[Task]:
In the data, find the word "left" and copy out every line that has it.

[Task data]:
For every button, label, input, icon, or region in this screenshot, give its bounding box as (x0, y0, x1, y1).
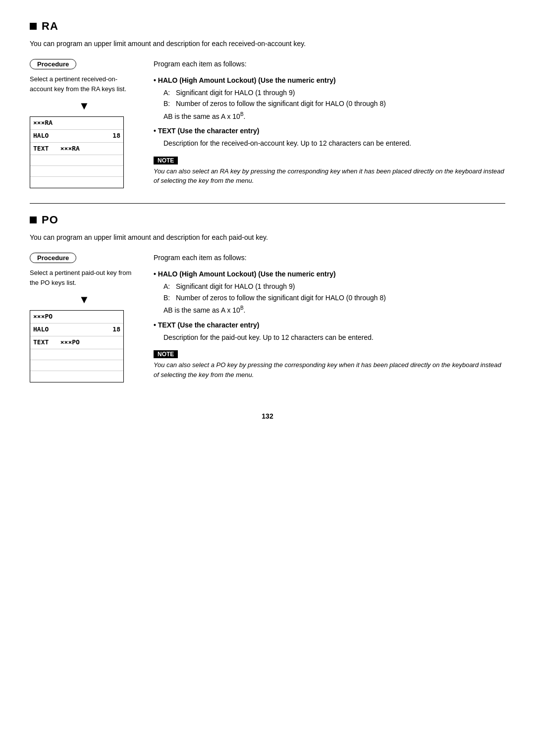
ra-note-box: NOTE You can also select an RA key by pr… (154, 156, 505, 186)
ra-title: RA (42, 20, 58, 33)
po-body: Procedure Select a pertinent paid-out ke… (30, 253, 505, 382)
ra-screen-row-1: ×××RA (30, 117, 123, 130)
po-halo-value: 18 (112, 324, 120, 335)
ra-square-icon (30, 23, 37, 30)
ra-left-column: Procedure Select a pertinent received-on… (30, 59, 139, 188)
ra-intro: You can program an upper limit amount an… (30, 39, 505, 49)
po-left-column: Procedure Select a pertinent paid-out ke… (30, 253, 139, 382)
ra-note-text: You can also select an RA key by pressin… (154, 166, 505, 186)
po-screen-row-4 (30, 349, 123, 360)
page-number: 132 (30, 412, 505, 420)
po-program-intro: Program each item as follows: (154, 253, 505, 263)
po-halo-label: HALO (33, 324, 49, 335)
po-section: PO You can program an upper limit amount… (30, 214, 505, 382)
ra-heading: RA (30, 20, 505, 33)
po-intro: You can program an upper limit amount an… (30, 232, 505, 243)
po-screen-row-5 (30, 360, 123, 371)
ra-screen-row-3: TEXT ×××RA (30, 143, 123, 156)
ra-procedure-text: Select a pertinent received-on-account k… (30, 74, 139, 94)
po-halo-b: B: Number of zeros to follow the signifi… (163, 292, 505, 303)
po-text-title: TEXT (Use the character entry) (154, 321, 505, 329)
po-note-label: NOTE (154, 350, 178, 358)
ra-right-column: Program each item as follows: HALO (High… (154, 59, 505, 188)
ra-down-arrow-icon: ▼ (30, 100, 139, 112)
ra-screen-row-5 (30, 166, 123, 177)
po-text-desc: Description for the paid-out key. Up to … (163, 332, 505, 343)
po-heading: PO (30, 214, 505, 226)
po-screen-row-2: HALO 18 (30, 324, 123, 336)
po-procedure-text: Select a pertinent paid-out key from the… (30, 268, 139, 287)
ra-screen-row-2: HALO 18 (30, 130, 123, 143)
ra-program-intro: Program each item as follows: (154, 59, 505, 69)
po-halo-a: A: Significant digit for HALO (1 through… (163, 281, 505, 292)
po-screen: ×××PO HALO 18 TEXT ×××PO (30, 310, 124, 382)
po-procedure-badge: Procedure (30, 253, 76, 263)
ra-section: RA You can program an upper limit amount… (30, 20, 505, 188)
ra-screen-row-6 (30, 177, 123, 188)
ra-text-desc: Description for the received-on-account … (163, 138, 505, 149)
ra-halo-label: HALO (33, 131, 49, 141)
ra-halo-a: A: Significant digit for HALO (1 through… (163, 87, 505, 98)
po-down-arrow-icon: ▼ (30, 293, 139, 306)
section-divider (30, 203, 505, 204)
po-screen-row-3: TEXT ×××PO (30, 336, 123, 349)
po-text-section: TEXT (Use the character entry) Descripti… (154, 321, 505, 343)
ra-text-section: TEXT (Use the character entry) Descripti… (154, 127, 505, 149)
ra-screen: ×××RA HALO 18 TEXT ×××RA (30, 116, 124, 188)
po-screen-row-6 (30, 371, 123, 382)
po-right-column: Program each item as follows: HALO (High… (154, 253, 505, 382)
po-screen-row-1: ×××PO (30, 311, 123, 324)
ra-halo-ab: AB is the same as A x 10B. (163, 111, 505, 120)
ra-text-title: TEXT (Use the character entry) (154, 127, 505, 135)
po-note-box: NOTE You can also select a PO key by pre… (154, 350, 505, 379)
po-square-icon (30, 216, 37, 223)
ra-screen-row-4 (30, 155, 123, 166)
ra-halo-b: B: Number of zeros to follow the signifi… (163, 98, 505, 109)
po-halo-section: HALO (High Amount Lockout) (Use the nume… (154, 270, 505, 314)
ra-procedure-badge: Procedure (30, 59, 76, 69)
ra-halo-title: HALO (High Amount Lockout) (Use the nume… (154, 76, 505, 84)
ra-halo-section: HALO (High Amount Lockout) (Use the nume… (154, 76, 505, 120)
po-halo-title: HALO (High Amount Lockout) (Use the nume… (154, 270, 505, 278)
po-halo-ab: AB is the same as A x 10B. (163, 305, 505, 314)
ra-note-label: NOTE (154, 157, 178, 164)
po-title: PO (42, 214, 58, 226)
ra-halo-value: 18 (112, 131, 120, 141)
ra-body: Procedure Select a pertinent received-on… (30, 59, 505, 188)
po-note-text: You can also select a PO key by pressing… (154, 360, 505, 379)
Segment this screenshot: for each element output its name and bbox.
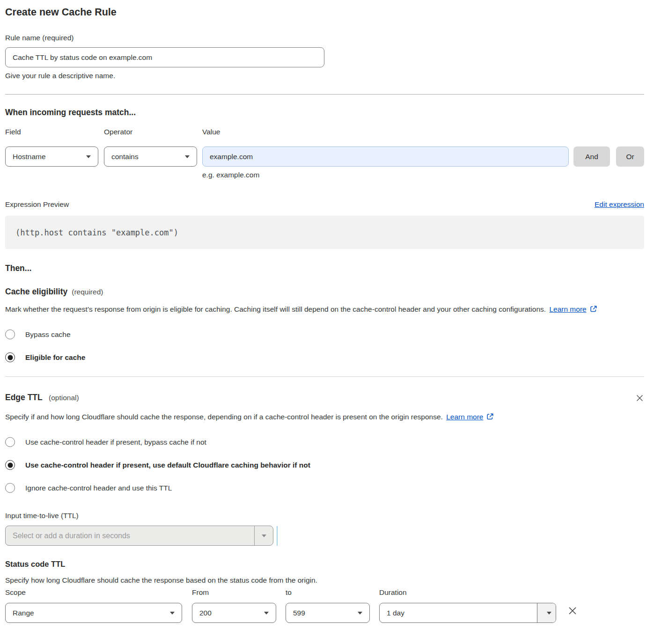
ttl-input-row: Select or add a duration in seconds <box>5 526 644 546</box>
expression-preview-label: Expression Preview <box>5 200 69 209</box>
external-link-icon <box>486 411 494 424</box>
rule-name-label: Rule name (required) <box>5 34 644 42</box>
cache-eligibility-options: Bypass cache Eligible for cache <box>5 329 644 362</box>
rule-name-input[interactable] <box>5 47 324 67</box>
expression-header: Expression Preview Edit expression <box>5 200 644 209</box>
cache-eligibility-heading: Cache eligibility <box>5 287 67 297</box>
radio-checked-icon <box>5 352 15 362</box>
remove-row-icon[interactable] <box>567 606 578 618</box>
status-code-ttl-row: Scope Range From 200 to 599 Duration 1 d… <box>5 588 644 623</box>
text-cursor <box>277 526 278 546</box>
radio-unchecked-icon <box>5 437 15 447</box>
section-divider <box>5 376 644 377</box>
cache-eligibility-description-text: Mark whether the request’s response from… <box>5 305 546 313</box>
cache-eligibility-qualifier: (required) <box>72 288 103 296</box>
radio-option-ignore-header[interactable]: Ignore cache-control header and use this… <box>5 483 644 493</box>
field-select-value: Hostname <box>13 153 46 161</box>
from-select[interactable]: 200 <box>192 603 276 623</box>
duration-select-value: 1 day <box>380 603 537 622</box>
then-heading: Then... <box>5 263 644 273</box>
radio-option-bypass-cache[interactable]: Bypass cache <box>5 329 644 339</box>
match-section: When incoming requests match... Field Op… <box>5 108 644 179</box>
radio-checked-icon <box>5 460 15 470</box>
ttl-input-label: Input time-to-live (TTL) <box>5 512 644 520</box>
radio-option-label: Eligible for cache <box>25 353 85 362</box>
radio-option-use-header-default[interactable]: Use cache-control header if present, use… <box>5 460 644 470</box>
edge-ttl-heading: Edge TTL <box>5 393 43 402</box>
value-label: Value <box>202 128 220 136</box>
duration-select[interactable]: 1 day <box>379 603 556 623</box>
radio-option-eligible-for-cache[interactable]: Eligible for cache <box>5 352 644 362</box>
field-label: Field <box>5 128 104 136</box>
scope-label: Scope <box>5 588 182 597</box>
chevron-down-icon <box>170 612 175 615</box>
chevron-down-icon <box>86 155 91 158</box>
expression-preview-code: (http.host contains "example.com") <box>5 216 644 249</box>
status-code-ttl-description: Specify how long Cloudflare should cache… <box>5 576 644 585</box>
scope-column: Scope Range <box>5 588 182 623</box>
cache-eligibility-description: Mark whether the request’s response from… <box>5 303 637 317</box>
edge-ttl-qualifier: (optional) <box>49 394 79 402</box>
learn-more-link[interactable]: Learn more <box>446 413 483 421</box>
and-button[interactable]: And <box>573 146 610 167</box>
page-title: Create new Cache Rule <box>5 7 644 18</box>
duration-select-arrow-button[interactable] <box>537 603 556 622</box>
chevron-down-icon <box>262 534 266 537</box>
from-select-value: 200 <box>199 609 212 617</box>
create-cache-rule-form: Create new Cache Rule Rule name (require… <box>0 0 661 623</box>
close-icon[interactable] <box>635 394 644 404</box>
ttl-duration-select[interactable]: Select or add a duration in seconds <box>5 526 273 546</box>
radio-option-use-header-bypass[interactable]: Use cache-control header if present, byp… <box>5 437 644 447</box>
radio-unchecked-icon <box>5 329 15 339</box>
edge-ttl-description-text: Specify if and how long Cloudflare shoul… <box>5 413 443 421</box>
to-column: to 599 <box>286 588 370 623</box>
to-label: to <box>286 588 370 597</box>
to-select[interactable]: 599 <box>286 603 370 623</box>
cache-eligibility-header: Cache eligibility (required) <box>5 287 644 297</box>
chevron-down-icon <box>264 612 269 615</box>
to-select-value: 599 <box>293 609 305 617</box>
chevron-down-icon <box>358 612 362 615</box>
radio-option-label: Use cache-control header if present, byp… <box>25 438 206 446</box>
or-button[interactable]: Or <box>616 146 644 167</box>
radio-option-label: Bypass cache <box>25 330 71 339</box>
value-input[interactable] <box>202 146 569 167</box>
duration-label: Duration <box>379 588 556 597</box>
radio-option-label: Ignore cache-control header and use this… <box>25 484 172 492</box>
edit-expression-link[interactable]: Edit expression <box>595 200 644 209</box>
radio-option-label: Use cache-control header if present, use… <box>25 461 310 469</box>
match-heading: When incoming requests match... <box>5 108 644 117</box>
section-divider <box>5 94 644 95</box>
value-help: e.g. example.com <box>202 171 644 179</box>
from-label: From <box>192 588 276 597</box>
ttl-select-placeholder: Select or add a duration in seconds <box>6 526 254 545</box>
status-code-ttl-heading: Status code TTL <box>5 560 644 569</box>
chevron-down-icon <box>185 155 190 158</box>
scope-select[interactable]: Range <box>5 603 182 623</box>
learn-more-link[interactable]: Learn more <box>549 305 586 313</box>
chevron-down-icon <box>547 612 551 615</box>
edge-ttl-header: Edge TTL (optional) <box>5 393 644 404</box>
duration-column: Duration 1 day <box>379 588 556 623</box>
match-labels-row: Field Operator Value <box>5 128 644 141</box>
field-select[interactable]: Hostname <box>5 146 98 167</box>
edge-ttl-description: Specify if and how long Cloudflare shoul… <box>5 410 525 424</box>
operator-select-value: contains <box>111 153 139 161</box>
external-link-icon <box>590 304 597 317</box>
edge-ttl-options: Use cache-control header if present, byp… <box>5 437 644 493</box>
operator-label: Operator <box>104 128 202 136</box>
rule-name-help: Give your rule a descriptive name. <box>5 72 644 80</box>
from-column: From 200 <box>192 588 276 623</box>
match-controls-row: Hostname contains And Or <box>5 146 644 167</box>
radio-unchecked-icon <box>5 483 15 493</box>
scope-select-value: Range <box>13 609 34 617</box>
ttl-select-arrow-button[interactable] <box>254 526 273 545</box>
operator-select[interactable]: contains <box>104 146 197 167</box>
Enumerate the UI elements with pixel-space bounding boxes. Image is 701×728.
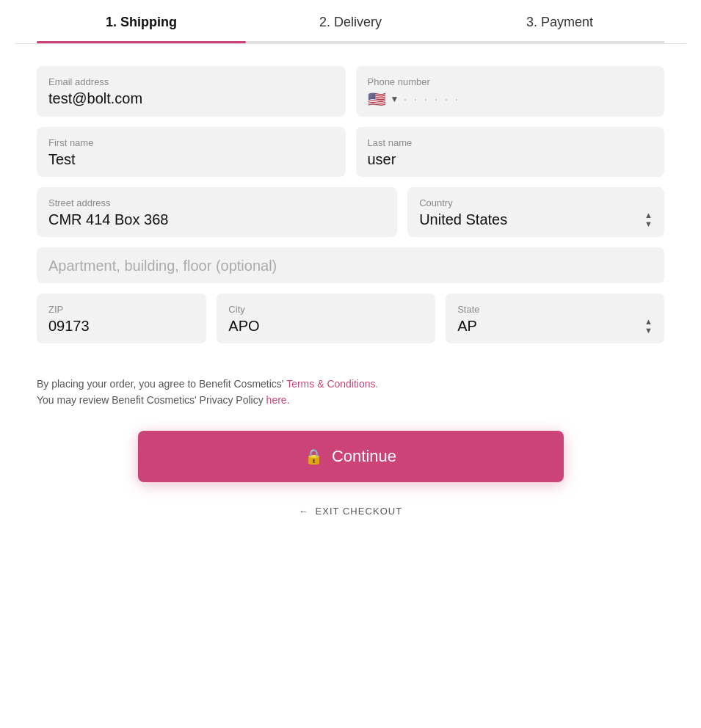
form-area: Email address test@bolt.com Phone number…: [15, 44, 686, 368]
phone-dropdown-arrow-icon[interactable]: ▼: [391, 94, 399, 104]
zip-value: 09173: [48, 318, 195, 335]
row-name: First name Test Last name user: [37, 127, 664, 177]
row-email-phone: Email address test@bolt.com Phone number…: [37, 66, 664, 117]
state-field[interactable]: State AP ▲ ▼: [446, 294, 664, 343]
state-label: State: [457, 304, 653, 315]
city-field[interactable]: City APO: [217, 294, 435, 343]
country-label: Country: [419, 197, 653, 208]
row-apt: [37, 247, 664, 283]
row-zip-city-state: ZIP 09173 City APO State AP ▲ ▼: [37, 294, 664, 343]
phone-flag-icon: 🇺🇸: [368, 90, 386, 108]
state-value: AP: [457, 318, 477, 335]
email-value: test@bolt.com: [48, 90, 334, 107]
phone-field[interactable]: Phone number 🇺🇸 ▼ · · · · · ·: [356, 66, 665, 117]
phone-field-inner: 🇺🇸 ▼ · · · · · ·: [368, 90, 653, 108]
legal-text-1: By placing your order, you agree to Bene…: [37, 378, 284, 390]
row-street-country: Street address CMR 414 Box 368 Country U…: [37, 187, 664, 237]
apt-field[interactable]: [37, 247, 664, 283]
legal-text: By placing your order, you agree to Bene…: [15, 368, 686, 423]
email-field[interactable]: Email address test@bolt.com: [37, 66, 346, 117]
phone-label: Phone number: [368, 76, 653, 87]
country-value: United States: [419, 211, 507, 228]
lock-icon: 🔒: [305, 448, 323, 465]
last-name-field[interactable]: Last name user: [356, 127, 665, 177]
legal-text-2: You may review Benefit Cosmetics' Privac…: [37, 394, 264, 406]
exit-checkout: ← EXIT CHECKOUT: [15, 497, 686, 539]
country-select-inner: United States ▲ ▼: [419, 211, 653, 228]
step-shipping[interactable]: 1. Shipping: [37, 15, 246, 43]
terms-link[interactable]: Terms & Conditions.: [286, 378, 378, 390]
zip-field[interactable]: ZIP 09173: [37, 294, 206, 343]
step-delivery[interactable]: 2. Delivery: [246, 15, 455, 43]
exit-checkout-link[interactable]: ← EXIT CHECKOUT: [299, 506, 402, 517]
steps-header: 1. Shipping 2. Delivery 3. Payment: [15, 0, 686, 44]
last-name-value: user: [368, 151, 653, 168]
city-value: APO: [228, 318, 424, 335]
phone-number-display: · · · · · ·: [403, 92, 460, 107]
state-select-inner: AP ▲ ▼: [457, 318, 653, 335]
email-label: Email address: [48, 76, 334, 87]
progress-bar-container: [37, 41, 664, 43]
continue-button[interactable]: 🔒 Continue: [138, 431, 564, 482]
continue-button-label: Continue: [332, 447, 396, 466]
street-value: CMR 414 Box 368: [48, 211, 385, 228]
step-payment[interactable]: 3. Payment: [455, 15, 664, 43]
first-name-label: First name: [48, 137, 334, 148]
zip-label: ZIP: [48, 304, 195, 315]
exit-arrow-icon: ←: [299, 506, 309, 517]
street-field[interactable]: Street address CMR 414 Box 368: [37, 187, 397, 237]
exit-checkout-label: EXIT CHECKOUT: [315, 506, 402, 517]
country-field[interactable]: Country United States ▲ ▼: [407, 187, 664, 237]
country-sort-arrows-icon[interactable]: ▲ ▼: [644, 211, 653, 228]
city-label: City: [228, 304, 424, 315]
first-name-field[interactable]: First name Test: [37, 127, 346, 177]
street-label: Street address: [48, 197, 385, 208]
state-sort-arrows-icon[interactable]: ▲ ▼: [644, 318, 653, 335]
apt-input[interactable]: [48, 258, 653, 274]
continue-button-wrap: 🔒 Continue: [15, 423, 686, 497]
last-name-label: Last name: [368, 137, 653, 148]
first-name-value: Test: [48, 151, 334, 168]
privacy-link[interactable]: here.: [266, 394, 290, 406]
progress-bar-fill: [37, 41, 246, 43]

[Solution to this task]:
ra-left-column: Procedure Select a pertinent received-on… (30, 59, 139, 188)
po-left-column: Procedure Select a pertinent paid-out ke… (30, 253, 139, 382)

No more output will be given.